2. 健康保険の任意継続は高年収層にメリット?保険料に「上限」がある仕組みを解説
健康保険の任意継続とは、退職前に加入していた健康保険組合や協会けんぽに、最長で2年間継続して加入できる制度です。
2.1 保険料は全額が自己負担に
在職中は保険料を会社と折半していましたが、退職後はこれまで会社が負担していた事業主負担分も含めて、全額を自分で納付する必要があります。
2.2 報酬月額に上限が設けられている
任意継続の大きな特徴として、保険料を計算する際の基礎となる「標準報酬月額」に上限が設定されている点が挙げられます。
2.3 協会けんぽの事例
全国健康保険協会(協会けんぽ)の場合、令和8年度の標準報酬月額の上限は32万円と定められています。
この金額は、全加入者の平均給与(令和7年9月末時点)を基に算出されたものです。
そのため、在職中の月収が50万円や80万円だった方でも、保険料は「32万円」を基準として計算されます。
所得に応じて保険料が決まる国民健康保険と比較して、支払額を大幅に抑えられる可能性があるのはこのためです。
このように、協会けんぽなどでは在職時の給与が高かった人でも「標準報酬月額の上限」が適用されるため、所得に完全に連動する国保よりも保険料が割安になるケースがあります。

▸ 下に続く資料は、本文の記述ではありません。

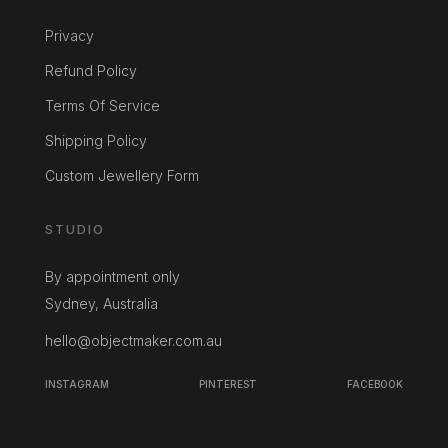
Privacy
Refund Policy
Terms Of Service
Shipping Policy
Custom Jewellery Form
STUDIO
By appointment only
Sydney, Australia
hello@objectmaker.com.au
INSTAGRAM
PINTEREST
FACEBOOK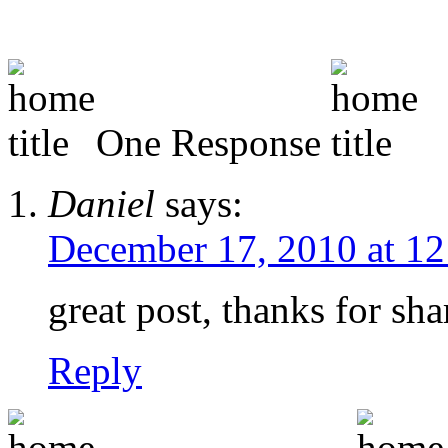
One Response
Daniel
says:
December 17, 2010 at 1
great post, thanks for sha
Reply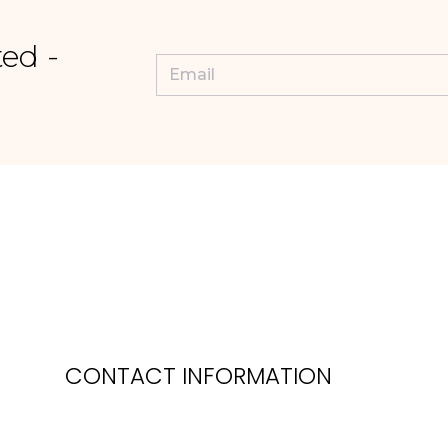
ed -
CONTACT INFORMATION
Phone: 0118 974 5035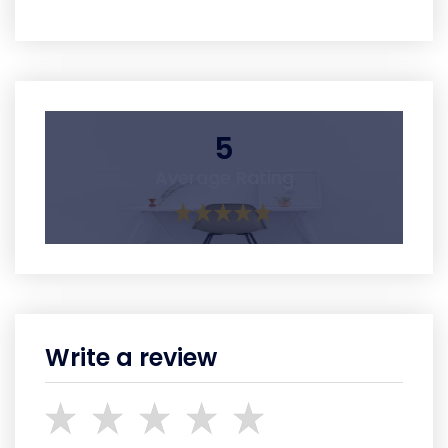
5
Average Rating
Write a review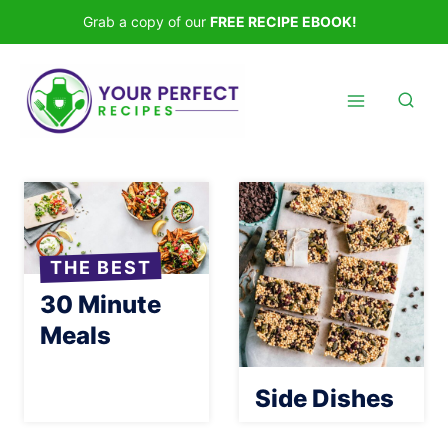
Skip
Grab a copy of our
FREE RECIPE EBOOK!
to
content
THE BEST
30 Minute
Meals
Side Dishes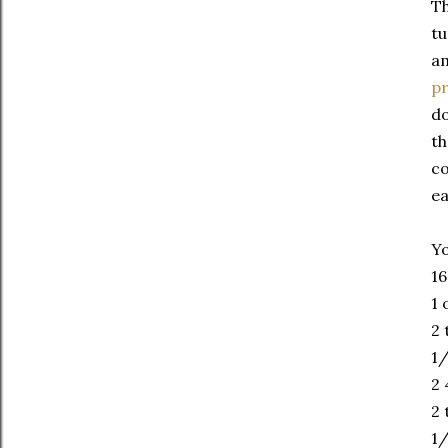
Th
tu
am
p
do
th
co
ea
Yo
16
1 
2 
1/
2 
2 
1/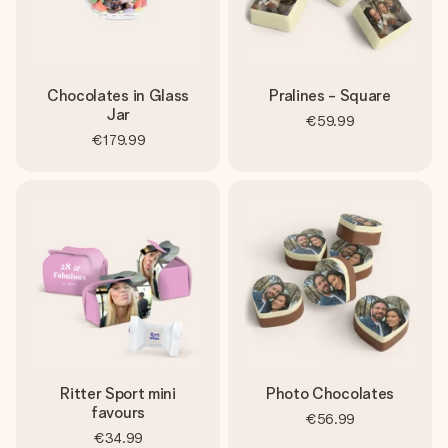
Chocolates in Glass
Pralines - Square
Jar
€59.99
€179.99
Ritter Sport mini
Photo Chocolates
favours
€56.99
€34.99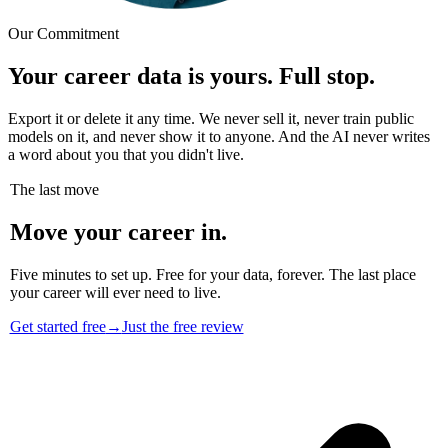
Our Commitment
Your career data is yours. Full stop.
Export it or delete it any time. We never sell it, never train public
models on it, and never show it to anyone. And the AI never writes
a word about you that you didn't live.
The last move
Move your career in.
Five minutes to set up. Free for your data, forever. The last place
your career will ever need to live.
Get started free
→
Just the free review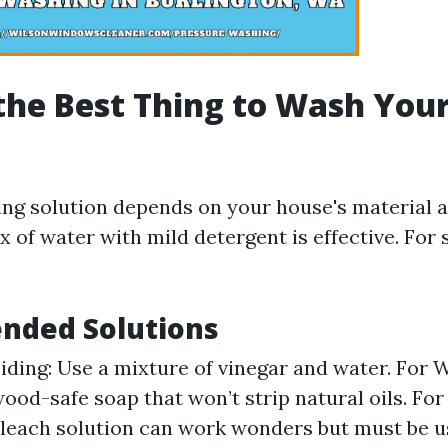
the Best Thing to Wash You
ing solution depends on your house's material a
x of water with mild detergent is effective. For
ded Solutions
Siding: Use a mixture of vinegar and water. For 
wood-safe soap that won’t strip natural oils. Fo
bleach solution can work wonders but must be u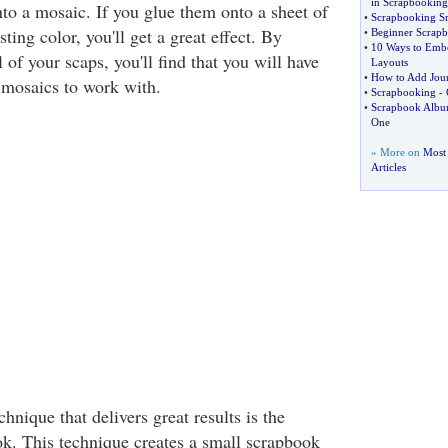
in Scrapbooking
nto a mosaic. If you glue them onto a sheet of
•
Scrapbooking S
sting color, you'll get a great effect. By
•
Beginner Scrap
•
10 Ways to Embe
 of your scaps, you'll find that you will have
Layouts
•
How to Add Jour
 mosaics to work with.
•
Scrapbooking
-
•
Scrapbook Albu
One
» More on
Most
Articles
nique that delivers great results is the
. This technique creates a small scrapbook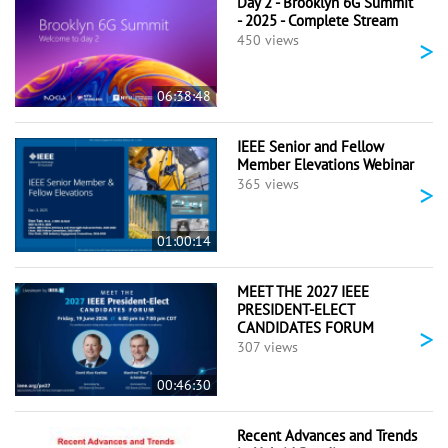
Day 2 - Brooklyn 6G Summit
- 2025 - Complete Stream
>
450 views
06:38:48
IEEE Senior and Fellow
Member Elevations Webinar
>
365 views
01:00:14
MEET THE 2027 IEEE
PRESIDENT-ELECT
CANDIDATES FORUM
>
307 views
00:46:30
Recent Advances and Trends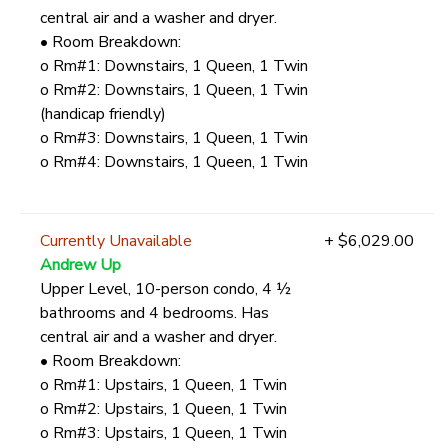
central air and a washer and dryer.
• Room Breakdown:
o Rm#1: Downstairs, 1 Queen, 1 Twin
o Rm#2: Downstairs, 1 Queen, 1 Twin
(handicap friendly)
o Rm#3: Downstairs, 1 Queen, 1 Twin
o Rm#4: Downstairs, 1 Queen, 1 Twin
Currently Unavailable
+ $6,029.00
Andrew Up
Upper Level, 10-person condo, 4 ½
bathrooms and 4 bedrooms. Has
central air and a washer and dryer.
• Room Breakdown:
o Rm#1: Upstairs, 1 Queen, 1 Twin
o Rm#2: Upstairs, 1 Queen, 1 Twin
o Rm#3: Upstairs, 1 Queen, 1 Twin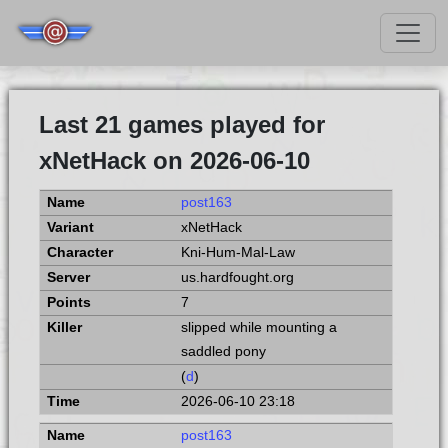
Last 21 games played for
xNetHack on 2026-06-10
post163
xNetHack
Kni-Hum-Mal-Law
us.hardfought.org
7
slipped while mounting a
saddled pony
(
d
)
2026-06-10 23:18
post163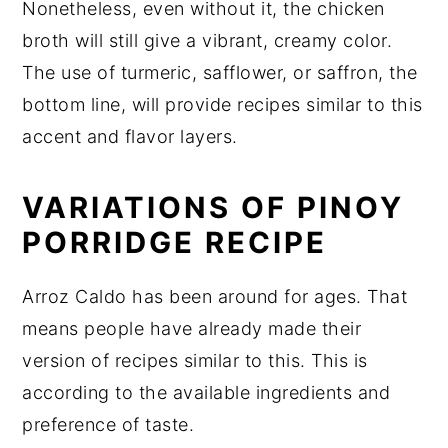
Nonetheless, even without it, the chicken
broth will still give a vibrant, creamy color.
The use of turmeric, safflower, or saffron, the
bottom line, will provide recipes similar to this
accent and flavor layers.
VARIATIONS OF PINOY
PORRIDGE RECIPE
Arroz Caldo has been around for ages. That
means people have already made their
version of recipes similar to this. This is
according to the available ingredients and
preference of taste.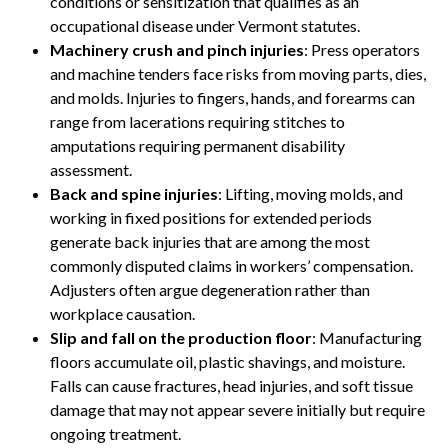
conditions or sensitization that qualifies as an
occupational disease under Vermont statutes.
Machinery crush and pinch injuries
: Press operators
and machine tenders face risks from moving parts, dies,
and molds. Injuries to fingers, hands, and forearms can
range from lacerations requiring stitches to
amputations requiring permanent disability
assessment.
Back and spine injuries
: Lifting, moving molds, and
working in fixed positions for extended periods
generate back injuries that are among the most
commonly disputed claims in workers’ compensation.
Adjusters often argue degeneration rather than
workplace causation.
Slip and fall on the production floor
: Manufacturing
floors accumulate oil, plastic shavings, and moisture.
Falls can cause fractures, head injuries, and soft tissue
damage that may not appear severe initially but require
ongoing treatment.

ちなみに、全国健康保険協会の「協会けんぽ月報(概要)(令和6年7月)」によると、令和6年7月末時点での被保険者全体(2555万6000人)のうち、任意継続を選択しているのは20万2000人で、全体の約0.8%に留まっています。
この数字は、多くの人が退職後に別の選択肢を選んでいる実態を示しており、ご自身の状況で任意継続が本当に有利になるのか、慎重に見極めることが重要です。